* [WORK TO BE COMPLETED]:
Below are some records. Pull every line that contains the word "production".

* [MATERIALS PROVIDED]:
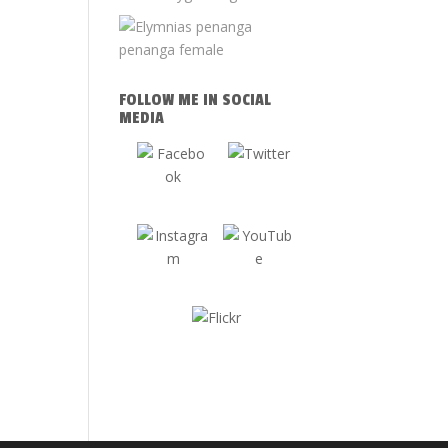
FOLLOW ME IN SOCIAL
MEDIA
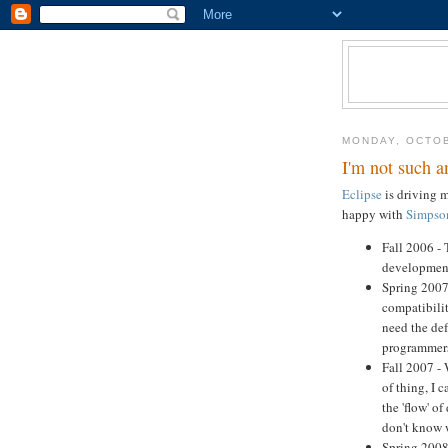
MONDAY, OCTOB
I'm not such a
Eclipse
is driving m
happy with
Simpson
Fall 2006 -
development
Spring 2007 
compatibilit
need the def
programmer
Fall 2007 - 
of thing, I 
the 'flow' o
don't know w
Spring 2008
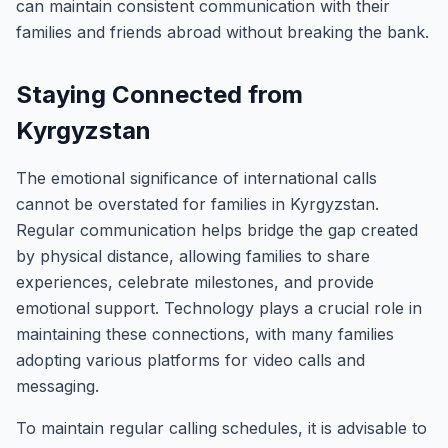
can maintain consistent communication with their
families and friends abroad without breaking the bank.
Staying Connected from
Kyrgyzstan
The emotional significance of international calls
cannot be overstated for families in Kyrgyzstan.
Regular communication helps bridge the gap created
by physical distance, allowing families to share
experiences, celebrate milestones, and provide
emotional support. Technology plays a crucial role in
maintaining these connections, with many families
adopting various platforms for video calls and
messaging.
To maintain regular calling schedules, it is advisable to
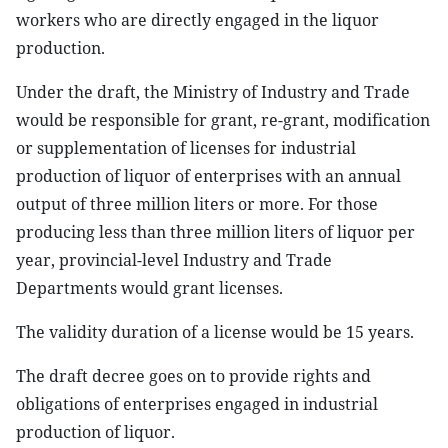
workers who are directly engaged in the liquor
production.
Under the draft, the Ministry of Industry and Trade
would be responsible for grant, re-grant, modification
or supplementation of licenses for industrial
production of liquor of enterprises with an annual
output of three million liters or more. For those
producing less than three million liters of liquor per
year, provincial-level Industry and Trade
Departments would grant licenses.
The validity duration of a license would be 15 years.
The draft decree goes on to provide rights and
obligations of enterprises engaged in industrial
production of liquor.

* [EXERCISE SOLUTION]:
production.
production of liquor of enterprises with an annual
production of liquor.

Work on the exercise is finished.